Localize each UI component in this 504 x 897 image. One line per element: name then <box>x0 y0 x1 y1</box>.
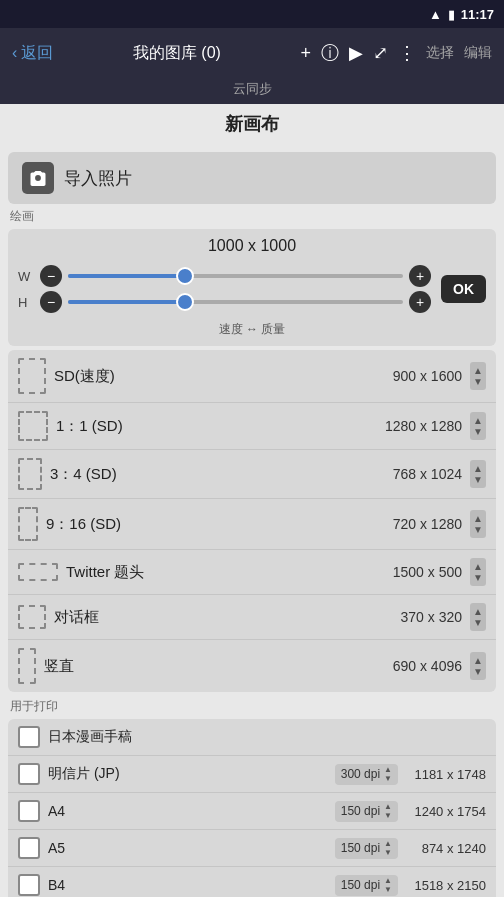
dpi-down-icon[interactable]: ▼ <box>384 775 392 783</box>
select-label[interactable]: 选择 <box>426 44 454 62</box>
a4-dpi-value: 150 dpi <box>341 804 380 818</box>
dpi-up-icon[interactable]: ▲ <box>384 877 392 885</box>
dpi-down-icon[interactable]: ▼ <box>384 812 392 820</box>
preset-size-9x16: 720 x 1280 <box>393 516 462 532</box>
back-button[interactable]: ‹ 返回 <box>12 43 53 64</box>
preset-size-1x1: 1280 x 1280 <box>385 418 462 434</box>
preset-thumb-sd <box>18 358 46 394</box>
speed-quality-label: 速度 ↔ 质量 <box>18 321 486 338</box>
list-item[interactable]: A4 150 dpi ▲ ▼ 1240 x 1754 <box>8 793 496 830</box>
preset-thumb-1x1 <box>18 411 48 441</box>
preset-arrow-vertical[interactable]: ▲▼ <box>470 652 486 680</box>
clock: 11:17 <box>461 7 494 22</box>
list-item[interactable]: 9：16 (SD) 720 x 1280 ▲▼ <box>8 499 496 550</box>
list-item[interactable]: 日本漫画手稿 <box>8 719 496 756</box>
preset-arrow-1x1[interactable]: ▲▼ <box>470 412 486 440</box>
a5-dpi-box[interactable]: 150 dpi ▲ ▼ <box>335 838 398 859</box>
preset-arrow-sd[interactable]: ▲▼ <box>470 362 486 390</box>
list-item[interactable]: 明信片 (JP) 300 dpi ▲ ▼ 1181 x 1748 <box>8 756 496 793</box>
width-slider-fill <box>68 274 185 278</box>
info-button[interactable]: ⓘ <box>321 41 339 65</box>
height-slider[interactable] <box>68 300 403 304</box>
w-label: W <box>18 269 34 284</box>
a4-size: 1240 x 1754 <box>406 804 486 819</box>
a5-dpi-value: 150 dpi <box>341 841 380 855</box>
list-item[interactable]: 竖直 690 x 4096 ▲▼ <box>8 640 496 692</box>
list-item[interactable]: B4 150 dpi ▲ ▼ 1518 x 2150 <box>8 867 496 897</box>
a4-checkbox[interactable] <box>18 800 40 822</box>
width-slider-thumb[interactable] <box>176 267 194 285</box>
print-list: 日本漫画手稿 明信片 (JP) 300 dpi ▲ ▼ 1181 x 1748 … <box>8 719 496 897</box>
b4-checkbox[interactable] <box>18 874 40 896</box>
manga-checkbox[interactable] <box>18 726 40 748</box>
dpi-down-icon[interactable]: ▼ <box>384 886 392 894</box>
a4-dpi-box[interactable]: 150 dpi ▲ ▼ <box>335 801 398 822</box>
list-item[interactable]: 3：4 (SD) 768 x 1024 ▲▼ <box>8 450 496 499</box>
a4-dpi-arrows[interactable]: ▲ ▼ <box>384 803 392 820</box>
camera-icon <box>22 162 54 194</box>
height-slider-row: H − + <box>18 291 431 313</box>
preset-name-3x4: 3：4 (SD) <box>50 465 385 484</box>
back-label: 返回 <box>21 43 53 64</box>
b4-dpi-arrows[interactable]: ▲ ▼ <box>384 877 392 894</box>
nav-right-buttons: + ⓘ ▶ ⤢ ⋮ 选择 编辑 <box>300 41 492 65</box>
dpi-down-icon[interactable]: ▼ <box>384 849 392 857</box>
drawing-section-label: 绘画 <box>0 204 504 227</box>
preset-thumb-dialog <box>18 605 46 629</box>
b4-size: 1518 x 2150 <box>406 878 486 893</box>
list-item[interactable]: A5 150 dpi ▲ ▼ 874 x 1240 <box>8 830 496 867</box>
canvas-ok-button[interactable]: OK <box>441 275 486 303</box>
width-slider-row: W − + <box>18 265 431 287</box>
postcard-dpi-box[interactable]: 300 dpi ▲ ▼ <box>335 764 398 785</box>
list-item[interactable]: Twitter 题头 1500 x 500 ▲▼ <box>8 550 496 595</box>
preset-arrow-dialog[interactable]: ▲▼ <box>470 603 486 631</box>
dimension-display: 1000 x 1000 <box>18 237 486 255</box>
width-value: 1000 <box>208 237 244 254</box>
list-item[interactable]: SD(速度) 900 x 1600 ▲▼ <box>8 350 496 403</box>
print-name-manga: 日本漫画手稿 <box>48 728 486 746</box>
add-button[interactable]: + <box>300 43 311 64</box>
postcard-dpi-arrows[interactable]: ▲ ▼ <box>384 766 392 783</box>
postcard-size: 1181 x 1748 <box>406 767 486 782</box>
height-slider-thumb[interactable] <box>176 293 194 311</box>
a5-checkbox[interactable] <box>18 837 40 859</box>
b4-dpi-box[interactable]: 150 dpi ▲ ▼ <box>335 875 398 896</box>
height-value: 1000 <box>260 237 296 254</box>
modal-title: 新画布 <box>0 104 504 144</box>
preset-arrow-twitter[interactable]: ▲▼ <box>470 558 486 586</box>
postcard-checkbox[interactable] <box>18 763 40 785</box>
preset-thumb-3x4 <box>18 458 42 490</box>
preset-name-vertical: 竖直 <box>44 657 385 676</box>
print-section-label: 用于打印 <box>0 692 504 717</box>
height-minus-button[interactable]: − <box>40 291 62 313</box>
status-bar: ▲ ▮ 11:17 <box>0 0 504 28</box>
preset-thumb-twitter <box>18 563 58 581</box>
edit-label[interactable]: 编辑 <box>464 44 492 62</box>
print-name-a4: A4 <box>48 803 327 819</box>
width-plus-button[interactable]: + <box>409 265 431 287</box>
preset-list: SD(速度) 900 x 1600 ▲▼ 1：1 (SD) 1280 x 128… <box>8 350 496 692</box>
b4-dpi-value: 150 dpi <box>341 878 380 892</box>
preset-arrow-3x4[interactable]: ▲▼ <box>470 460 486 488</box>
play-button[interactable]: ▶ <box>349 42 363 64</box>
a5-dpi-arrows[interactable]: ▲ ▼ <box>384 840 392 857</box>
preset-arrow-9x16[interactable]: ▲▼ <box>470 510 486 538</box>
cloud-sync-label: 云同步 <box>233 81 272 96</box>
postcard-dpi-value: 300 dpi <box>341 767 380 781</box>
a5-size: 874 x 1240 <box>406 841 486 856</box>
height-plus-button[interactable]: + <box>409 291 431 313</box>
nav-title: 我的图库 (0) <box>53 43 300 64</box>
dpi-up-icon[interactable]: ▲ <box>384 803 392 811</box>
preset-size-sd: 900 x 1600 <box>393 368 462 384</box>
import-photo-section[interactable]: 导入照片 <box>8 152 496 204</box>
preset-name-twitter: Twitter 题头 <box>66 563 385 582</box>
width-slider[interactable] <box>68 274 403 278</box>
dpi-up-icon[interactable]: ▲ <box>384 766 392 774</box>
list-item[interactable]: 1：1 (SD) 1280 x 1280 ▲▼ <box>8 403 496 450</box>
canvas-controls: 1000 x 1000 W − + H − <box>8 229 496 346</box>
width-minus-button[interactable]: − <box>40 265 62 287</box>
dpi-up-icon[interactable]: ▲ <box>384 840 392 848</box>
share-button[interactable]: ⤢ <box>373 42 388 64</box>
list-item[interactable]: 对话框 370 x 320 ▲▼ <box>8 595 496 640</box>
more-button[interactable]: ⋮ <box>398 42 416 64</box>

WHAT YOU WILL DO: Since the pictures are not wanted, repeat only the rest of the material, exactly as given.

WRITTEN SOLUTION:
Localize each UI component in this 504 x 897 image. One line per element: name then <box>x0 y0 x1 y1</box>.
dpi-down-icon[interactable]: ▼ <box>384 775 392 783</box>
select-label[interactable]: 选择 <box>426 44 454 62</box>
a4-dpi-value: 150 dpi <box>341 804 380 818</box>
dpi-up-icon[interactable]: ▲ <box>384 877 392 885</box>
dpi-down-icon[interactable]: ▼ <box>384 812 392 820</box>
preset-size-9x16: 720 x 1280 <box>393 516 462 532</box>
back-button[interactable]: ‹ 返回 <box>12 43 53 64</box>
preset-size-1x1: 1280 x 1280 <box>385 418 462 434</box>
preset-thumb-sd <box>18 358 46 394</box>
speed-quality-label: 速度 ↔ 质量 <box>18 321 486 338</box>
list-item[interactable]: A4 150 dpi ▲ ▼ 1240 x 1754 <box>8 793 496 830</box>
preset-thumb-1x1 <box>18 411 48 441</box>
preset-arrow-vertical[interactable]: ▲▼ <box>470 652 486 680</box>
clock: 11:17 <box>461 7 494 22</box>
list-item[interactable]: 9：16 (SD) 720 x 1280 ▲▼ <box>8 499 496 550</box>
list-item[interactable]: 日本漫画手稿 <box>8 719 496 756</box>
preset-arrow-1x1[interactable]: ▲▼ <box>470 412 486 440</box>
a5-dpi-box[interactable]: 150 dpi ▲ ▼ <box>335 838 398 859</box>
preset-arrow-sd[interactable]: ▲▼ <box>470 362 486 390</box>
list-item[interactable]: 明信片 (JP) 300 dpi ▲ ▼ 1181 x 1748 <box>8 756 496 793</box>
width-slider-fill <box>68 274 185 278</box>
info-button[interactable]: ⓘ <box>321 41 339 65</box>
height-slider[interactable] <box>68 300 403 304</box>
w-label: W <box>18 269 34 284</box>
a4-size: 1240 x 1754 <box>406 804 486 819</box>
a5-dpi-value: 150 dpi <box>341 841 380 855</box>
list-item[interactable]: 竖直 690 x 4096 ▲▼ <box>8 640 496 692</box>
list-item[interactable]: B4 150 dpi ▲ ▼ 1518 x 2150 <box>8 867 496 897</box>
a4-checkbox[interactable] <box>18 800 40 822</box>
width-slider-thumb[interactable] <box>176 267 194 285</box>
print-list: 日本漫画手稿 明信片 (JP) 300 dpi ▲ ▼ 1181 x 1748 … <box>8 719 496 897</box>
b4-checkbox[interactable] <box>18 874 40 896</box>
manga-checkbox[interactable] <box>18 726 40 748</box>
dpi-down-icon[interactable]: ▼ <box>384 886 392 894</box>
a4-dpi-box[interactable]: 150 dpi ▲ ▼ <box>335 801 398 822</box>
list-item[interactable]: 3：4 (SD) 768 x 1024 ▲▼ <box>8 450 496 499</box>
a4-dpi-arrows[interactable]: ▲ ▼ <box>384 803 392 820</box>
camera-icon <box>22 162 54 194</box>
height-slider-row: H − + <box>18 291 431 313</box>
preset-name-3x4: 3：4 (SD) <box>50 465 385 484</box>
back-label: 返回 <box>21 43 53 64</box>
b4-dpi-arrows[interactable]: ▲ ▼ <box>384 877 392 894</box>
nav-right-buttons: + ⓘ ▶ ⤢ ⋮ 选择 编辑 <box>300 41 492 65</box>
dpi-down-icon[interactable]: ▼ <box>384 849 392 857</box>
drawing-section-label: 绘画 <box>0 204 504 227</box>
preset-thumb-dialog <box>18 605 46 629</box>
b4-size: 1518 x 2150 <box>406 878 486 893</box>
list-item[interactable]: A5 150 dpi ▲ ▼ 874 x 1240 <box>8 830 496 867</box>
canvas-ok-button[interactable]: OK <box>441 275 486 303</box>
width-slider-row: W − + <box>18 265 431 287</box>
postcard-dpi-box[interactable]: 300 dpi ▲ ▼ <box>335 764 398 785</box>
list-item[interactable]: Twitter 题头 1500 x 500 ▲▼ <box>8 550 496 595</box>
preset-arrow-dialog[interactable]: ▲▼ <box>470 603 486 631</box>
dimension-display: 1000 x 1000 <box>18 237 486 255</box>
width-value: 1000 <box>208 237 244 254</box>
list-item[interactable]: SD(速度) 900 x 1600 ▲▼ <box>8 350 496 403</box>
print-name-manga: 日本漫画手稿 <box>48 728 486 746</box>
add-button[interactable]: + <box>300 43 311 64</box>
postcard-dpi-arrows[interactable]: ▲ ▼ <box>384 766 392 783</box>
postcard-size: 1181 x 1748 <box>406 767 486 782</box>
height-slider-thumb[interactable] <box>176 293 194 311</box>
a5-checkbox[interactable] <box>18 837 40 859</box>
b4-dpi-box[interactable]: 150 dpi ▲ ▼ <box>335 875 398 896</box>
height-value: 1000 <box>260 237 296 254</box>
modal-title: 新画布 <box>0 104 504 144</box>
preset-arrow-twitter[interactable]: ▲▼ <box>470 558 486 586</box>
postcard-checkbox[interactable] <box>18 763 40 785</box>
preset-thumb-3x4 <box>18 458 42 490</box>
preset-name-vertical: 竖直 <box>44 657 385 676</box>
print-section-label: 用于打印 <box>0 692 504 717</box>
height-minus-button[interactable]: − <box>40 291 62 313</box>
status-bar: ▲ ▮ 11:17 <box>0 0 504 28</box>
preset-thumb-twitter <box>18 563 58 581</box>
edit-label[interactable]: 编辑 <box>464 44 492 62</box>
print-name-a4: A4 <box>48 803 327 819</box>
width-plus-button[interactable]: + <box>409 265 431 287</box>
preset-list: SD(速度) 900 x 1600 ▲▼ 1：1 (SD) 1280 x 128… <box>8 350 496 692</box>
b4-dpi-value: 150 dpi <box>341 878 380 892</box>
preset-arrow-3x4[interactable]: ▲▼ <box>470 460 486 488</box>
play-button[interactable]: ▶ <box>349 42 363 64</box>
a5-dpi-arrows[interactable]: ▲ ▼ <box>384 840 392 857</box>
preset-arrow-9x16[interactable]: ▲▼ <box>470 510 486 538</box>
cloud-sync-label: 云同步 <box>233 81 272 96</box>
postcard-dpi-value: 300 dpi <box>341 767 380 781</box>
a5-size: 874 x 1240 <box>406 841 486 856</box>
height-plus-button[interactable]: + <box>409 291 431 313</box>
nav-title: 我的图库 (0) <box>53 43 300 64</box>
dpi-up-icon[interactable]: ▲ <box>384 803 392 811</box>
preset-size-sd: 900 x 1600 <box>393 368 462 384</box>
import-photo-section[interactable]: 导入照片 <box>8 152 496 204</box>
preset-name-twitter: Twitter 题头 <box>66 563 385 582</box>
width-slider[interactable] <box>68 274 403 278</box>
dpi-up-icon[interactable]: ▲ <box>384 766 392 774</box>
list-item[interactable]: 1：1 (SD) 1280 x 1280 ▲▼ <box>8 403 496 450</box>
canvas-controls: 1000 x 1000 W − + H − <box>8 229 496 346</box>
width-minus-button[interactable]: − <box>40 265 62 287</box>
dpi-up-icon[interactable]: ▲ <box>384 840 392 848</box>
share-button[interactable]: ⤢ <box>373 42 388 64</box>
list-item[interactable]: 对话框 370 x 320 ▲▼ <box>8 595 496 640</box>
more-button[interactable]: ⋮ <box>398 42 416 64</box>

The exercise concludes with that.